• _EXERCISE REQUIREMENTS_:
The reply must repeat the listing below exactly and carry none of its pictures.

• _MATERIAL PROVIDED_:

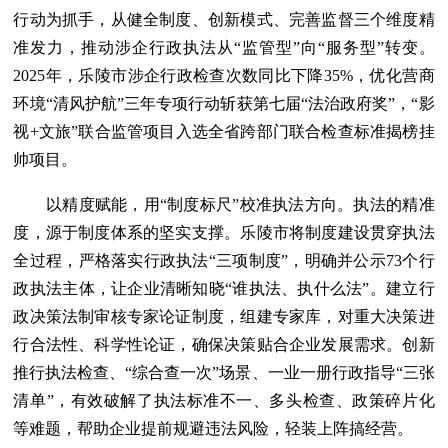
行动为抓手，从健全制度、创新模式、完善监督三个维度精
准发力，推动涉企行政执法从“监管型”向“服务型”转变。
2025年，乐陵市涉企行政检查次数同比下降35%，优化营商
环境“清风护航”三年专项行动斩获第七届“法治政府奖”，“影
视+文旅”联合监管项目入选全省跨部门联合检查标准揭榜挂
帅项目。
以精度赋能，用“制度标尺”校准执法方向。执法的精准
度，源于制度体系的坚实支撑。乐陵市将制度建设贯穿执法
全过程，严格落实行政执法“三项制度”，明确并公示73个行
政执法主体，让企业清晰知晓“谁执法、执什么法”。建立行
政决策法制审核专家论证制度，组建专家库，对重大决策进
行合法性、科学性论证，确保决策贴合企业发展需求。创新
推行执法检查、“综合查一次”场景、一业一册行政指导“三张
清单”，有效破解了执法标准不一、多头检查、政策碎片化
等难题，帮助企业提前规避违法风险，轻装上阵搞经营。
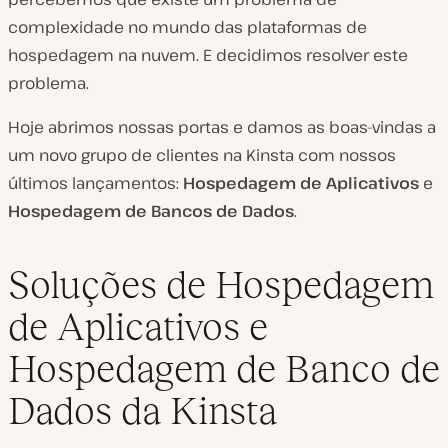
complexidade no mundo das plataformas de
hospedagem na nuvem. E decidimos resolver este
problema.
Hoje abrimos nossas portas e damos as boas-vindas a
um novo grupo de clientes na Kinsta com nossos
últimos lançamentos:
Hospedagem de Aplicativos
e
Hospedagem de Bancos de Dados
.
Soluções de Hospedagem
de Aplicativos e
Hospedagem de Banco de
Dados da Kinsta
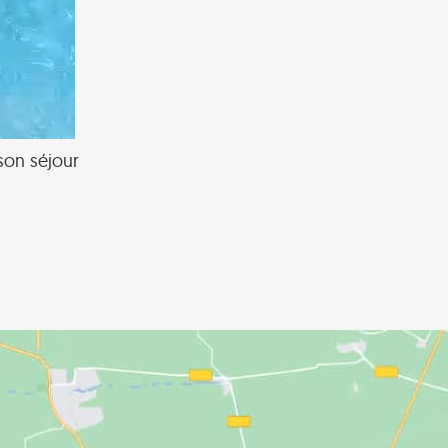
son séjour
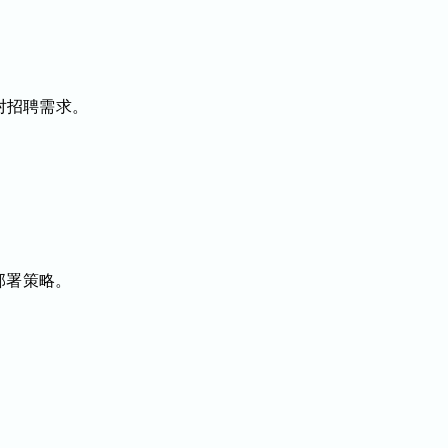
对招聘需求。
部署策略。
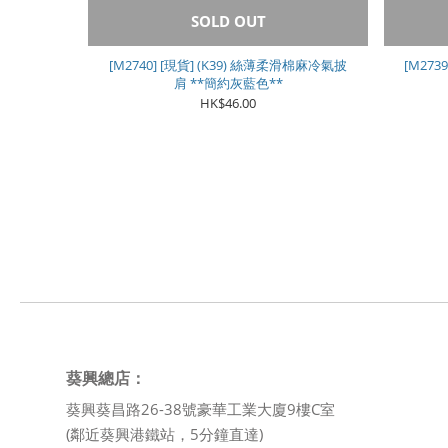
SOLD OUT
[M2740] [現貨] (K39) 絲薄柔滑棉麻冷氣披
[M273
肩 **簡約灰藍色**
HK$46.00
葵興總店：
葵興葵昌路26-38號豪華工業大廈9樓C室
(鄰近葵興港鐵站，5分鐘直達)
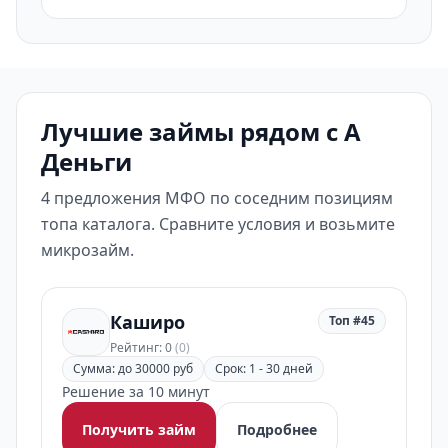
Лучшие займы рядом с А
Деньги
4 предложения МФО по соседним позициям
топа каталога. Сравните условия и возьмите
микрозайм.
Каширо
Топ #45
Рейтинг: 0
(0)
Сумма: до 30000 руб
Срок: 1 - 30 дней
Решение за 10 минут
Получить займ
Подробнее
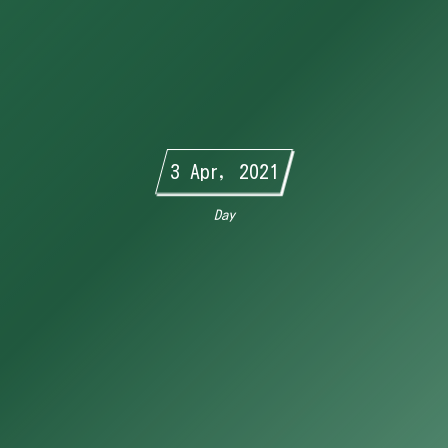
3 Apr, 2021
Day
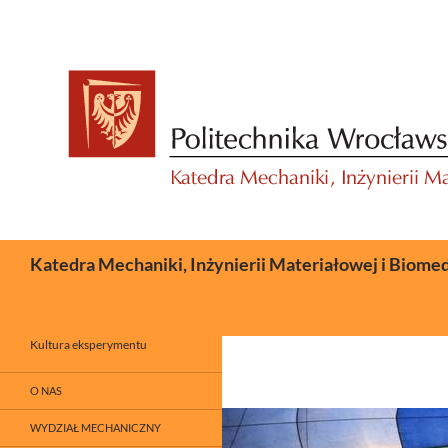
Przejdź
do
treści
Szukaj
Katedra Mechaniki, Inżynierii Materiałowej i Biome
Kultura eksperymentu
O NAS
WYDZIAŁ MECHANICZNY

• _THE ANSWER_:
行动为抓手，从健全制度、创新模式、完善监督三个维度精
准发力，推动涉企行政执法从“监管型”向“服务型”转变。
2025年，乐陵市涉企行政检查次数同比下降35%，优化营商
环境“清风护航”三年专项行动斩获第七届“法治政府奖”，“影
视+文旅”联合监管项目入选全省跨部门联合检查标准揭榜挂
帅项目。
以精度赋能，用“制度标尺”校准执法方向。执法的精准
度，源于制度体系的坚实支撑。乐陵市将制度建设贯穿执法
全过程，严格落实行政执法“三项制度”，明确并公示73个行
政执法主体，让企业清晰知晓“谁执法、执什么法”。建立行
政决策法制审核专家论证制度，组建专家库，对重大决策进
行合法性、科学性论证，确保决策贴合企业发展需求。创新
推行执法检查、“综合查一次”场景、一业一册行政指导“三张
清单”，有效破解了执法标准不一、多头检查、政策碎片化
等难题，帮助企业提前规避违法风险，轻装上阵搞经营。
complexidade no mundo das plataformas de
hospedagem na nuvem. E decidimos resolver este
problema.
Hoje abrimos nossas portas e damos as boas-vindas a
um novo grupo de clientes na Kinsta com nossos
últimos lançamentos:
Hospedagem de Aplicativos
e
Hospedagem de Bancos de Dados
.
Soluções de Hospedagem
de Aplicativos e
Hospedagem de Banco de
Dados da Kinsta
son séjour
对招聘需求。
部署策略。
SOLD OUT
[M2740] [現貨] (K39) 絲薄柔滑棉麻冷氣披
[M273
肩 **簡約灰藍色**
HK$46.00
葵興總店：
葵興葵昌路26-38號豪華工業大廈9樓C室
(鄰近葵興港鐵站，5分鐘直達)
Лучшие займы рядом с А
Деньги
4 предложения МФО по соседним позициям
топа каталога. Сравните условия и возьмите
микрозайм.
Каширо
Топ #45
Рейтинг: 0
(0)
Сумма: до 30000 руб
Срок: 1 - 30 дней
Решение за 10 минут
Получить займ
Подробнее
3 Apr, 2021
Day
Przejdź
do
treści
Szukaj
Katedra Mechaniki, Inżynierii Materiałowej i Biome
Kultura eksperymentu
O NAS
WYDZIAŁ MECHANICZNY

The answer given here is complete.